Saved data entries:
Content starts
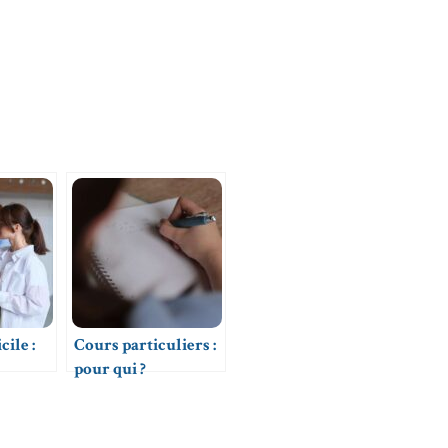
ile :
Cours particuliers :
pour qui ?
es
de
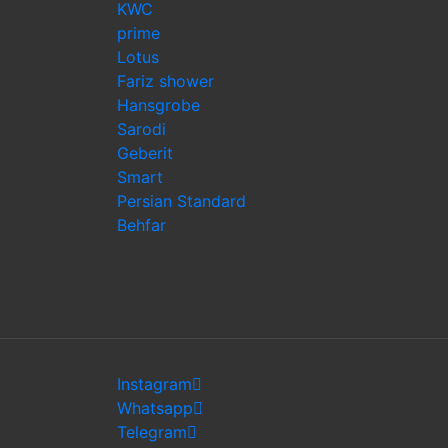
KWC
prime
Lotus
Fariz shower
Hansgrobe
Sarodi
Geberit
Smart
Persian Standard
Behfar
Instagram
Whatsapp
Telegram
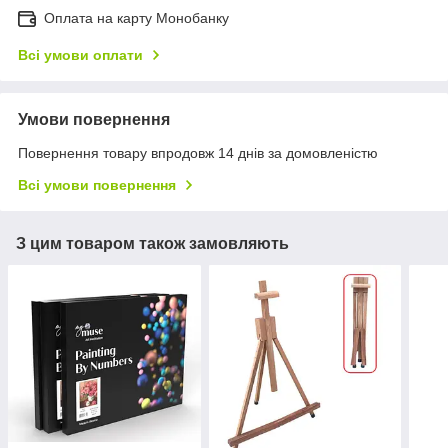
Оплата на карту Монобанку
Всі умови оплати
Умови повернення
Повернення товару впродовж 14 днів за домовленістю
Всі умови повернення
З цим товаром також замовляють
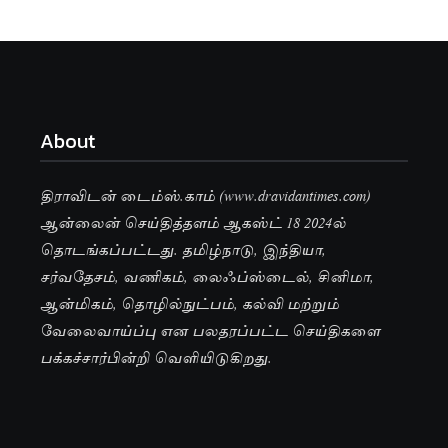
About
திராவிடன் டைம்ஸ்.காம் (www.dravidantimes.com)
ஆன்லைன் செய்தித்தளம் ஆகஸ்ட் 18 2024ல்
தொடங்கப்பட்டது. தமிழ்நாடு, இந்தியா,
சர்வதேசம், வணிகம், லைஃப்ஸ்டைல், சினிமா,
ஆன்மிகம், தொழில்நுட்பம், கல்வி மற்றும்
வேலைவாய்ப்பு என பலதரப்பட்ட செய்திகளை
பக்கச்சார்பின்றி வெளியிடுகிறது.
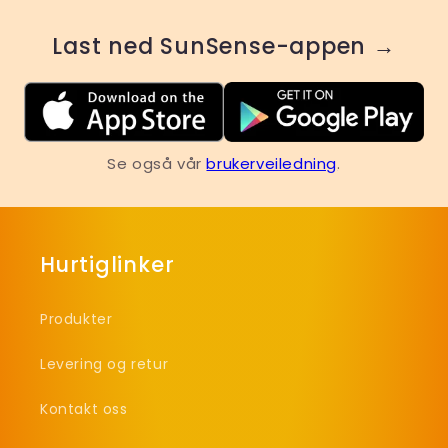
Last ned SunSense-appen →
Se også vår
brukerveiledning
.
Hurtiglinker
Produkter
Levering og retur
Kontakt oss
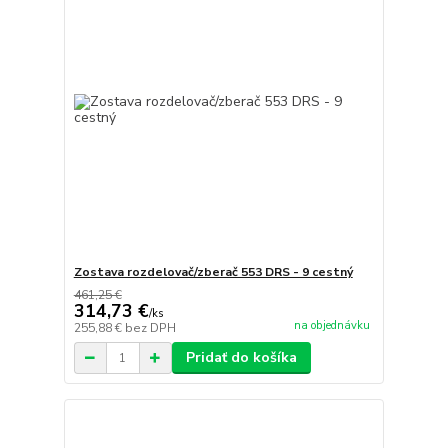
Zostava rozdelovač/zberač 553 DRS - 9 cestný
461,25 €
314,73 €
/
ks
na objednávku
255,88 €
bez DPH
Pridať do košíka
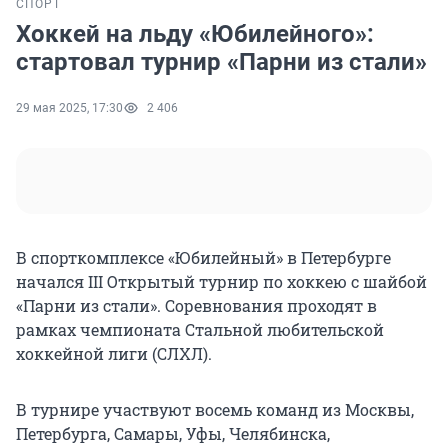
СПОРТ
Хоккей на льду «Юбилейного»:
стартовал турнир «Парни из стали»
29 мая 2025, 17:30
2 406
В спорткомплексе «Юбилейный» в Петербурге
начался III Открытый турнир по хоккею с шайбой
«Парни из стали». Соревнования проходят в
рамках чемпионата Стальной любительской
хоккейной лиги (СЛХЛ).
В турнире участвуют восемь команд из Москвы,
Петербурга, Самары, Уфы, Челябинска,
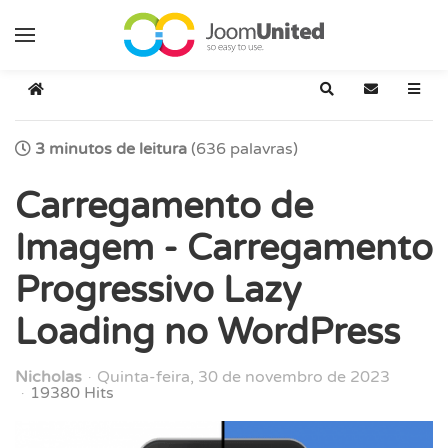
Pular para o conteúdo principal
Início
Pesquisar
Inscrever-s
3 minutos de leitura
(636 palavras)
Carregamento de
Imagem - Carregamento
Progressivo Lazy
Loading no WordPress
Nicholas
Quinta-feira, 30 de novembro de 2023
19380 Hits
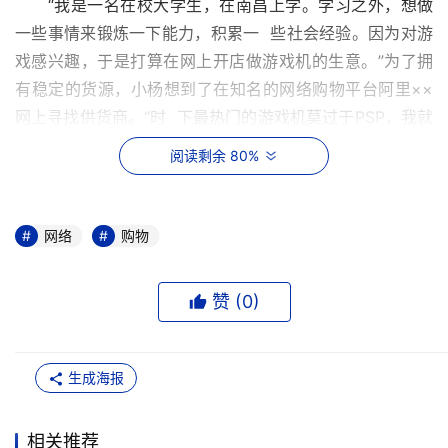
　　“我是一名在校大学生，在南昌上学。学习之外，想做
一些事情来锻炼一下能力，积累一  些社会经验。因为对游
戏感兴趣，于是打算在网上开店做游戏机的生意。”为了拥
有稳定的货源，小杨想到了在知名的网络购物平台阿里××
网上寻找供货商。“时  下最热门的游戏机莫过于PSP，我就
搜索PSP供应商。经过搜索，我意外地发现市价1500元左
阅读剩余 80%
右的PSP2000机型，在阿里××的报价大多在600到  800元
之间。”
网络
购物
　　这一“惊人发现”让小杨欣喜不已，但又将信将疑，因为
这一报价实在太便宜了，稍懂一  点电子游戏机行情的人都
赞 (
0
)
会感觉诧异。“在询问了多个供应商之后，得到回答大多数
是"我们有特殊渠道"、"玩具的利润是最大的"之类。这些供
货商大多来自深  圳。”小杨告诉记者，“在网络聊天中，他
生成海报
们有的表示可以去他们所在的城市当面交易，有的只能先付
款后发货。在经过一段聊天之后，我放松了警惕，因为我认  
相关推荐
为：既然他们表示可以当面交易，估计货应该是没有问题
Content ends
How many lines in the records above contain the string "Carregamento"? State the number and nothing more.

2